Speaker: Dr. Kapila Yakandawala, Wayamba University of Sri Lanka
Sri Lanka is blessed with high biodiversity, including conferring a high level of endemism. This is due to the location, historic and geologic isolation from the continental landmass, topography and climate. However, Sri Lanka has been identified as one of the global biodiversity hotspots due to the high endemicity and extensive loss and degradation of natural ecosystems. In this backdrop, the contribution of the researcher towards the conservation and sustainable utilization of biodiversity is discussed.
Conservation of organisms cannot necessarily be expected unless they are identified and quantified. Explorations conducted on aquatic genus Lagenandra revealed four new endemic, endangered species with the potential in the aquarium industry to develop new hybrids. Apart from the new members, other species of the genus are also known for their ornamental value, threating to their existence. Habitat modelling of the species has identified potential locations for introducing these plants for in-situ conservation. In another research on waterlilies, while resolving taxonomic ambiguities, outcomes revealed the use of an incorrect image as the national flower of Sri Lanka for 30 years, which was corrected subsequently. This led to the recognition of a new hybrid water lily. Therefore, field-based research needs to be encouraged, as it would be the basis of unveiling the unknown.
The wealth of biodiversity can be used sustainably to reap environmental, social and health benefits. Detailed morphological studies have revealed the higher capacity of certain plants, in intercepting particulate matter (PM). PM interception ability increases with certain morphological characters. Hence plants with such features could be promoted with urban infrastructure. Further, landscape designers promote using certain plant textural groups in achieving various aesthetic effects. However, a scientific method has not been adopted in the classification of plans into textural groups. Therefore, a criterion based on morphological characters is proposed to classify plants into textural groups.

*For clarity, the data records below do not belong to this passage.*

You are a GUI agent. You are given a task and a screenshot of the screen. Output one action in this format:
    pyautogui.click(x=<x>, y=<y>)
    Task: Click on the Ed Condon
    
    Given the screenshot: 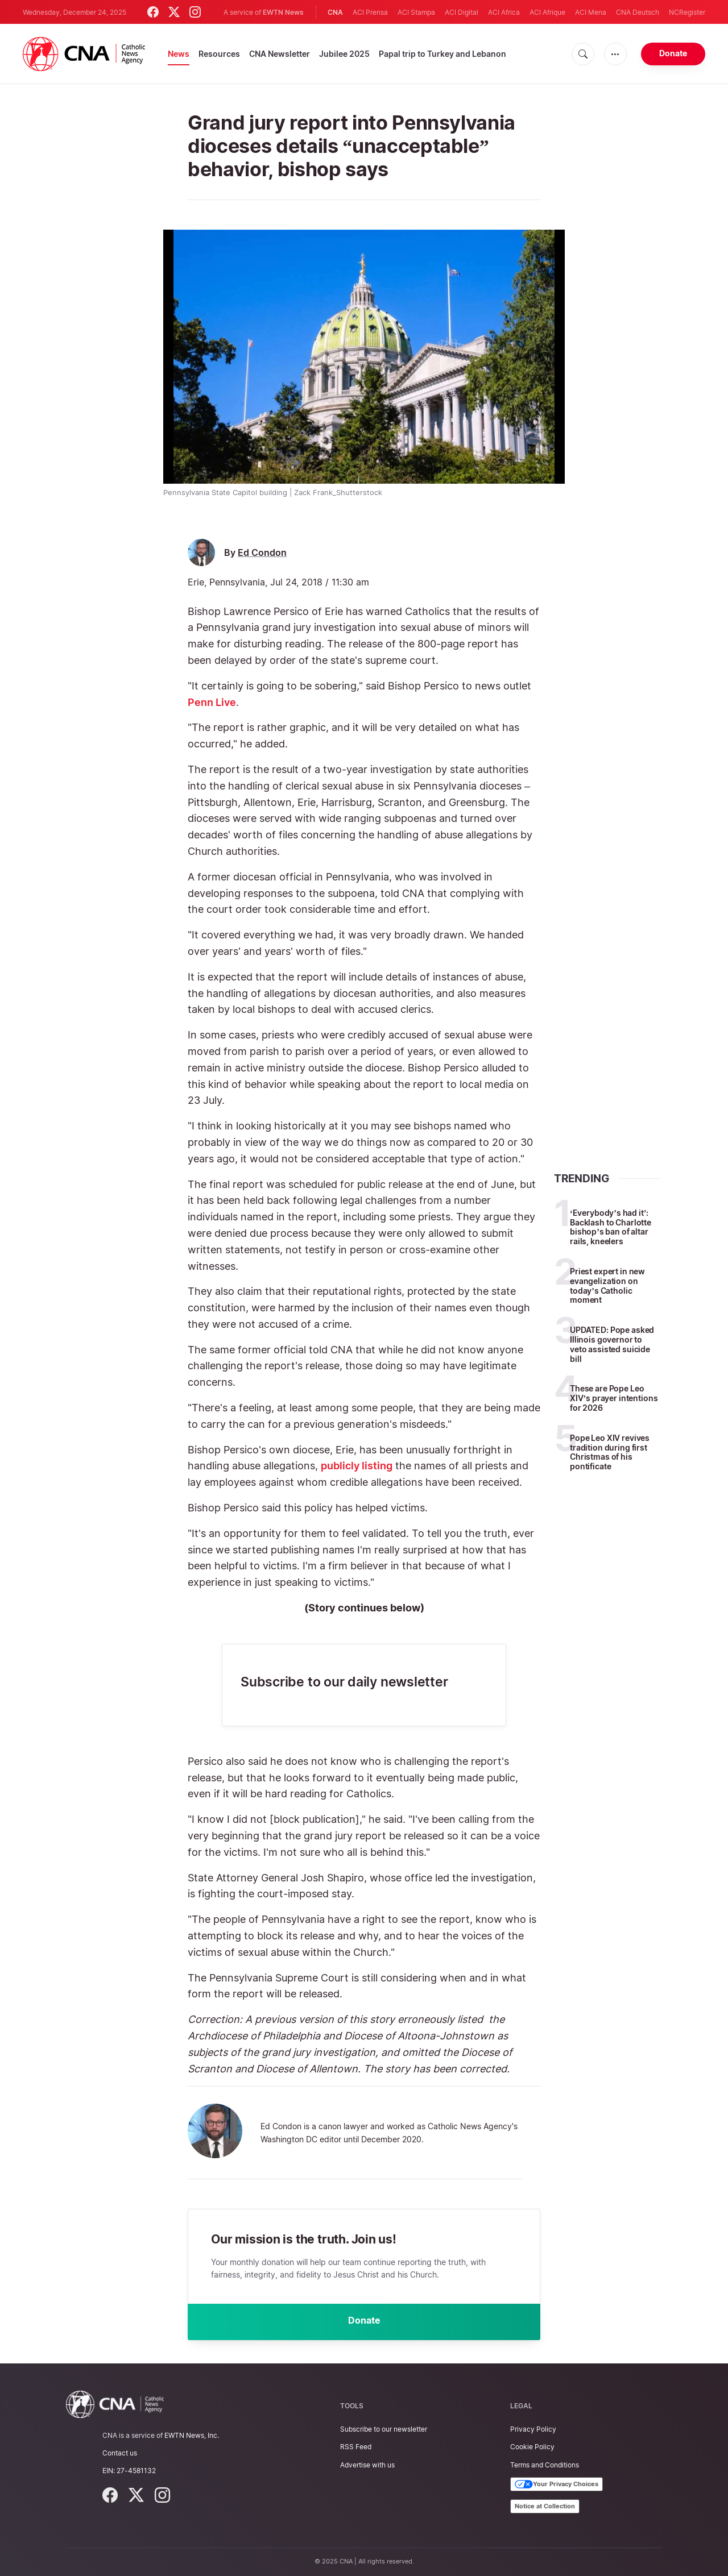 What is the action you would take?
    pyautogui.click(x=262, y=552)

Exotics dominate the esthetically managed landscapes in Sri Lanka, and certain alien escapes lead to environmental issues. Studies have detected such potential invasives, and appropriate management practices have been suggested. In view of enriching these habitats, planting designs with ruderals and a combination of ruderals and ornamental were suggested as these designs attract insects and could be maintained at a low cost. Further, studies on native flora have identified potential candidates with simple propagation techniques, aesthetic quality, phenology, wildlife potential, and ethnobotany to promote natives as multipurpose plants in the industry. However, studies revealed that still, native plants do not have a demand in the local market, stressing the importance of educating people on the benefit of native plants.